<<<<

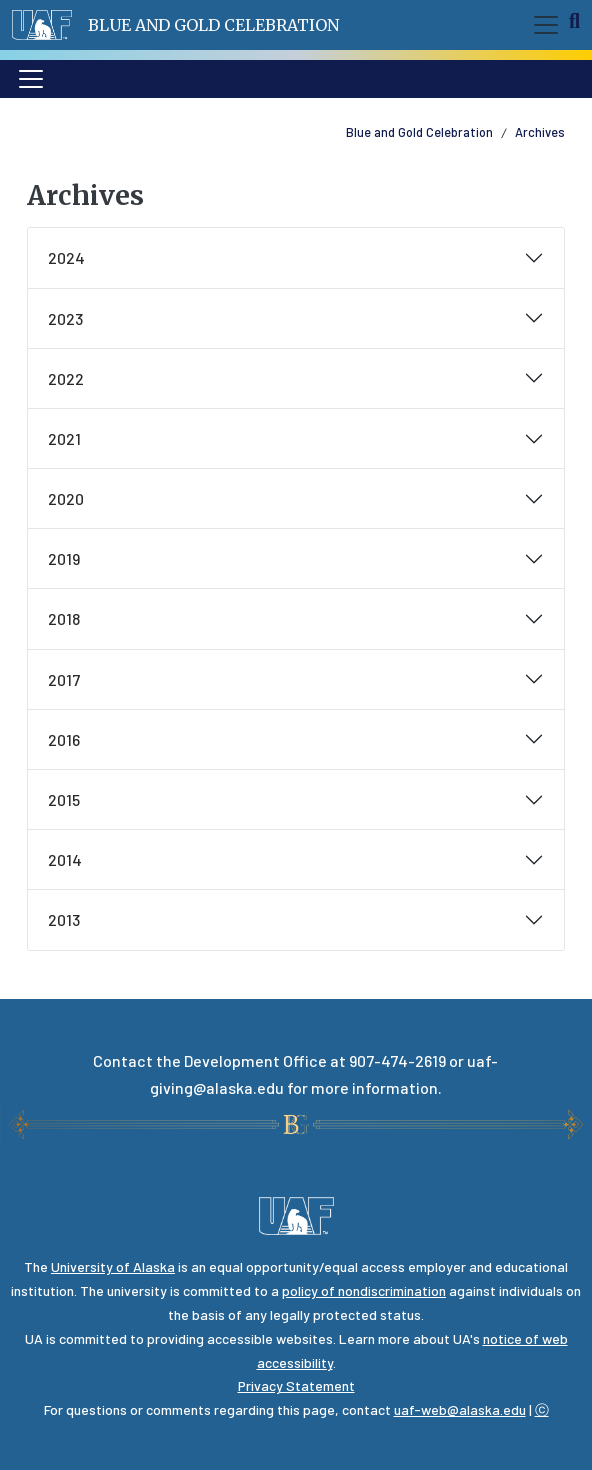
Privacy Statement (296, 1385)
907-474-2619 (397, 1060)
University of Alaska (113, 1266)
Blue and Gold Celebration (213, 25)
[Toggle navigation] (542, 25)
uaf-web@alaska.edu (460, 1409)
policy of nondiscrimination (364, 1290)
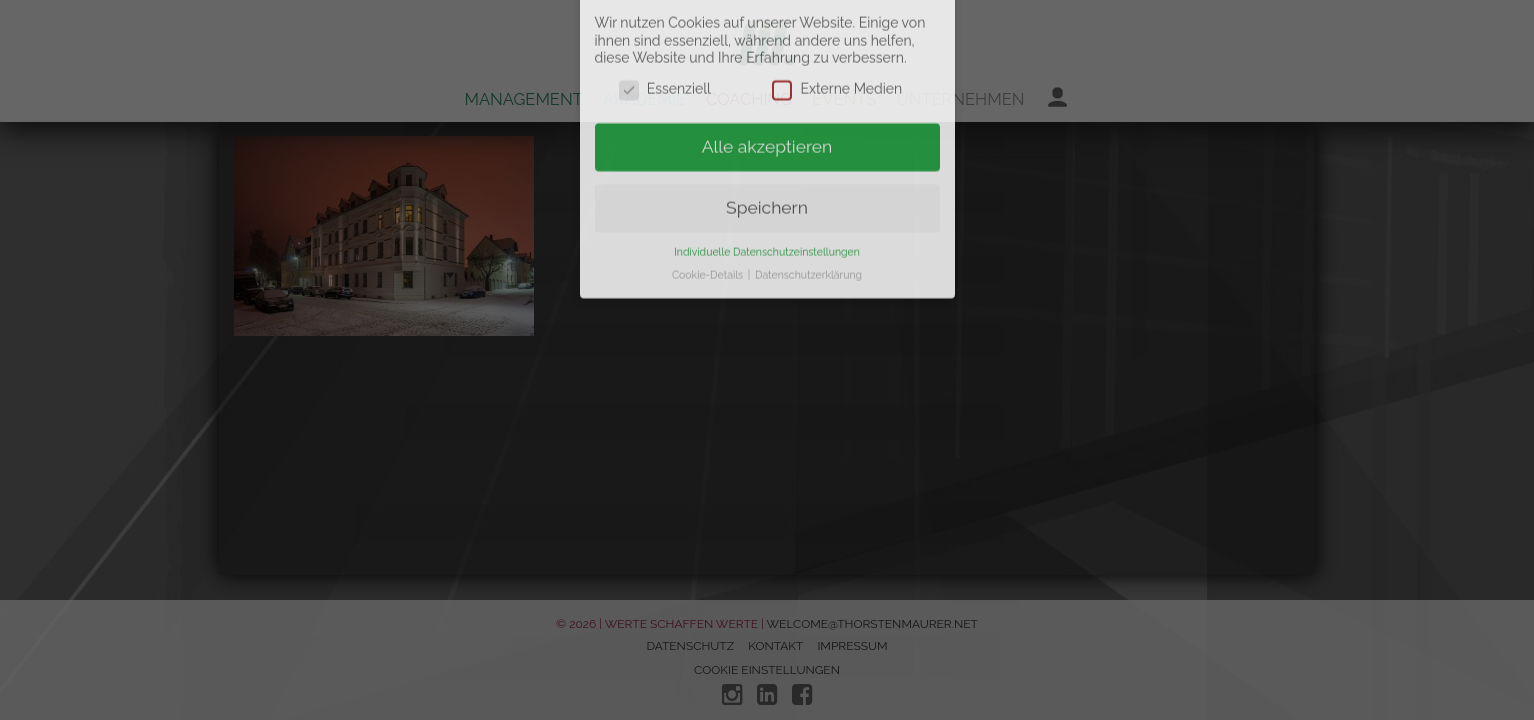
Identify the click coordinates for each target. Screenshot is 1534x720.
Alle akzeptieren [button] (767, 84)
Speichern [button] (767, 145)
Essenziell (665, 27)
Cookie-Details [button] (709, 212)
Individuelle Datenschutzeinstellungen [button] (767, 189)
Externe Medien (837, 27)
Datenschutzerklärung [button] (808, 212)
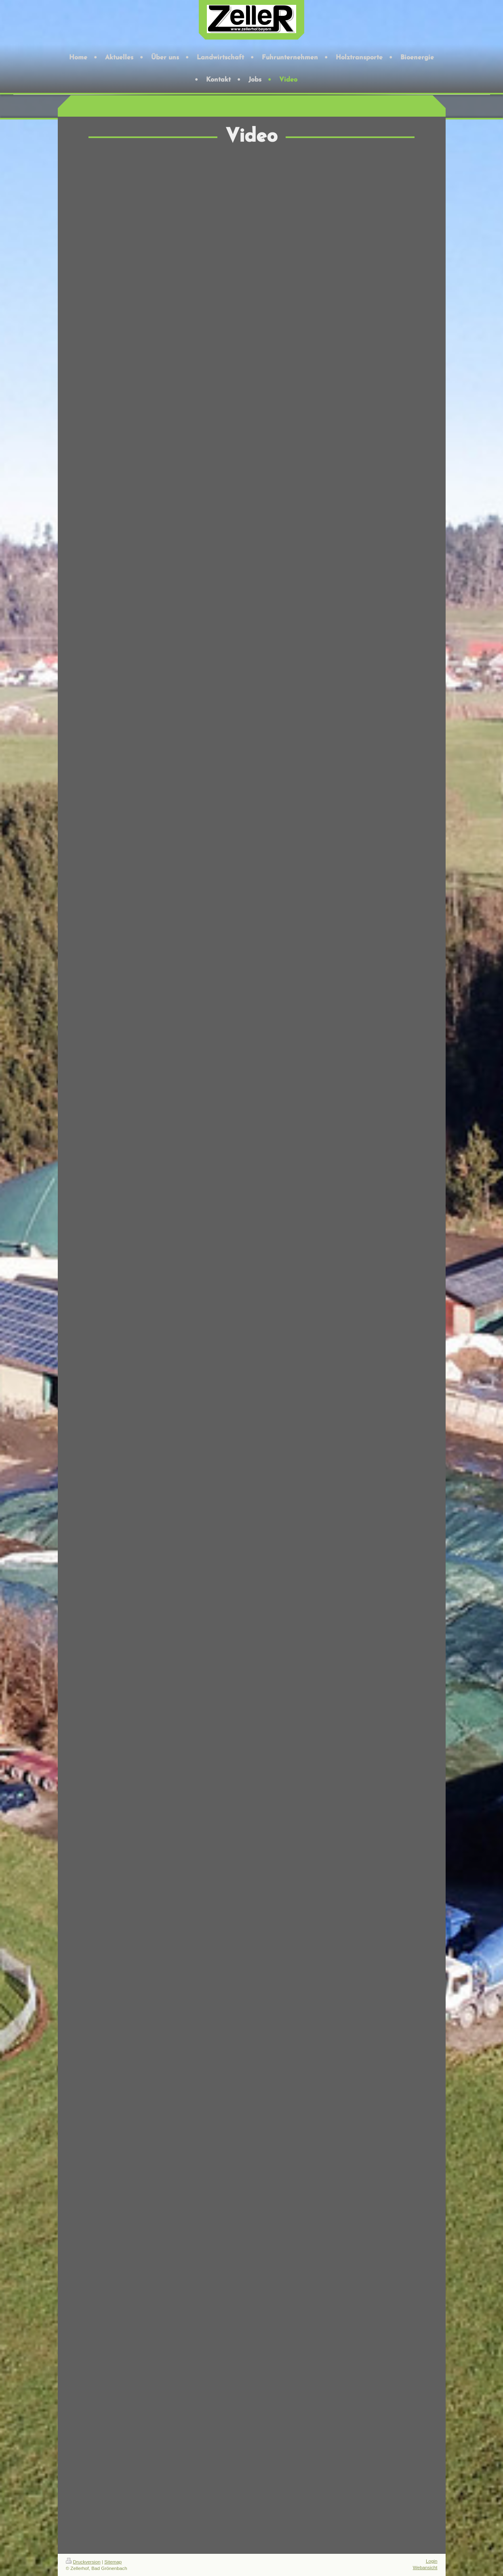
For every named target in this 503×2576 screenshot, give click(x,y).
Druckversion (83, 2561)
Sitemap (113, 2561)
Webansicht (425, 2567)
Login (432, 2560)
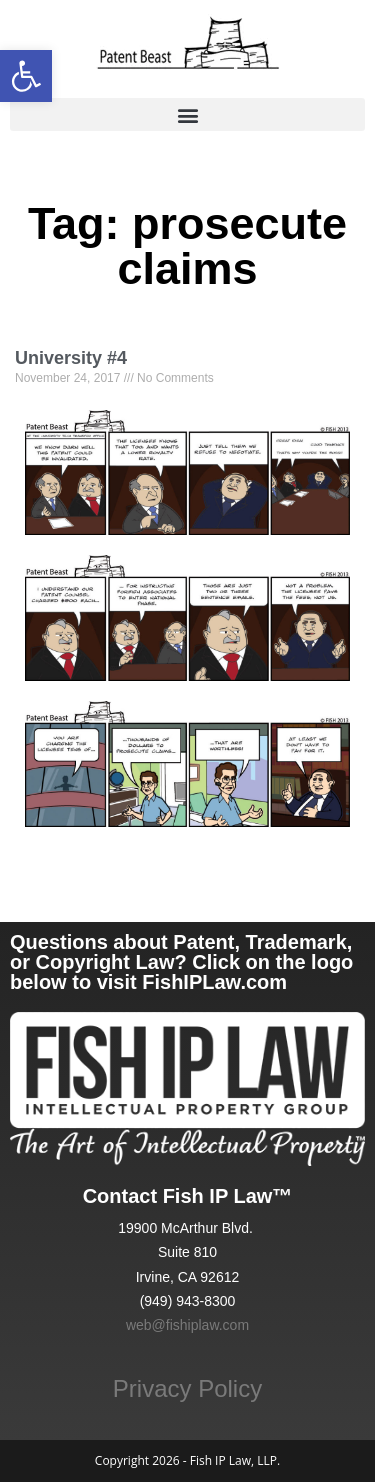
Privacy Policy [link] (187, 1388)
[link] (26, 76)
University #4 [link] (71, 358)
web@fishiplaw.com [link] (187, 1325)
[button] (187, 114)
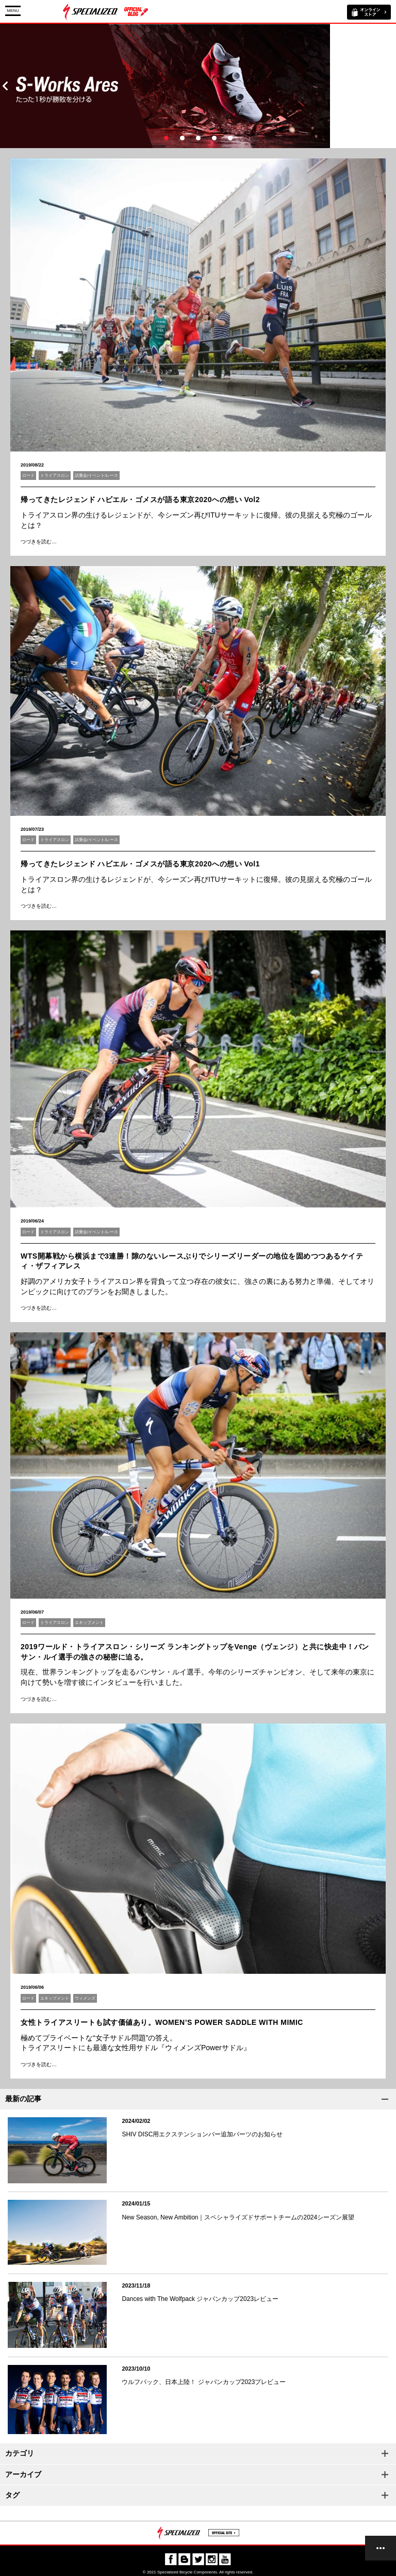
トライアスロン (54, 475)
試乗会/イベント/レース (96, 475)
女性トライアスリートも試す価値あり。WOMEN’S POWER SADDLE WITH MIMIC (162, 2022)
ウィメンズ (85, 1998)
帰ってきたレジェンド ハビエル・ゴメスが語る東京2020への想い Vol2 (140, 499)
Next (391, 86)
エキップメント (89, 1622)
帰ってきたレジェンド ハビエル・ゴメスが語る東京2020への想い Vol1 (140, 864)
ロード (28, 475)
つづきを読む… (39, 541)
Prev (5, 86)
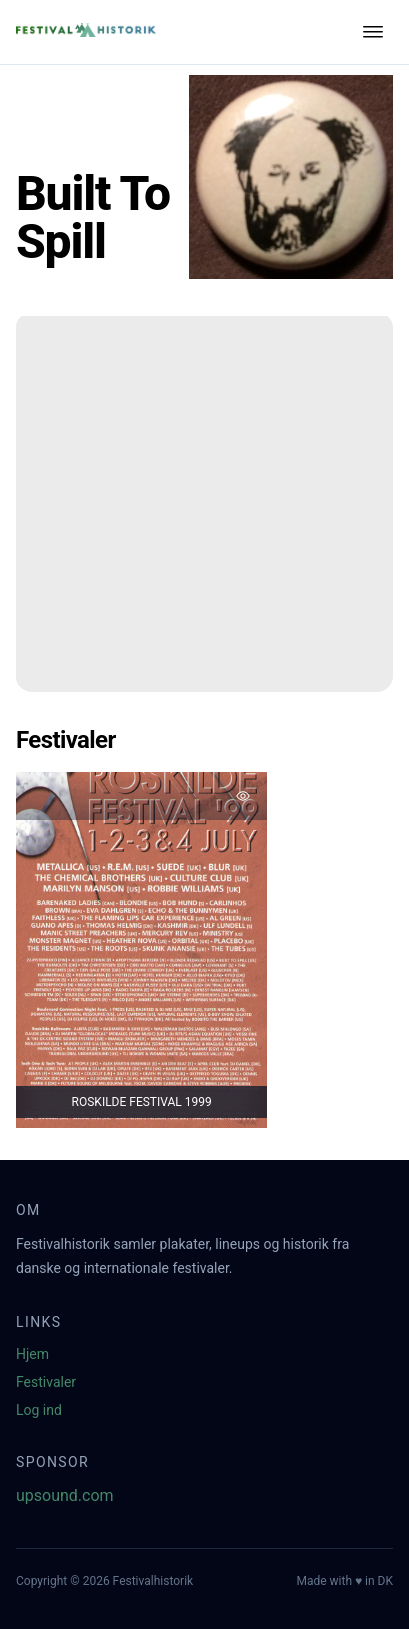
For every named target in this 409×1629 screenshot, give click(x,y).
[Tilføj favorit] (243, 796)
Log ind (39, 1410)
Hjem (32, 1354)
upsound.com (65, 1495)
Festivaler (46, 1382)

>>>>

AIM OF THE TASK:
Wherever a line holds the word "every", copy that line out of the entries above.

RESPONSE:
For every named target in this 503×2576 screenshot, give click(x,y).
For every named target in this 409×1629 screenshot, give click(x,y).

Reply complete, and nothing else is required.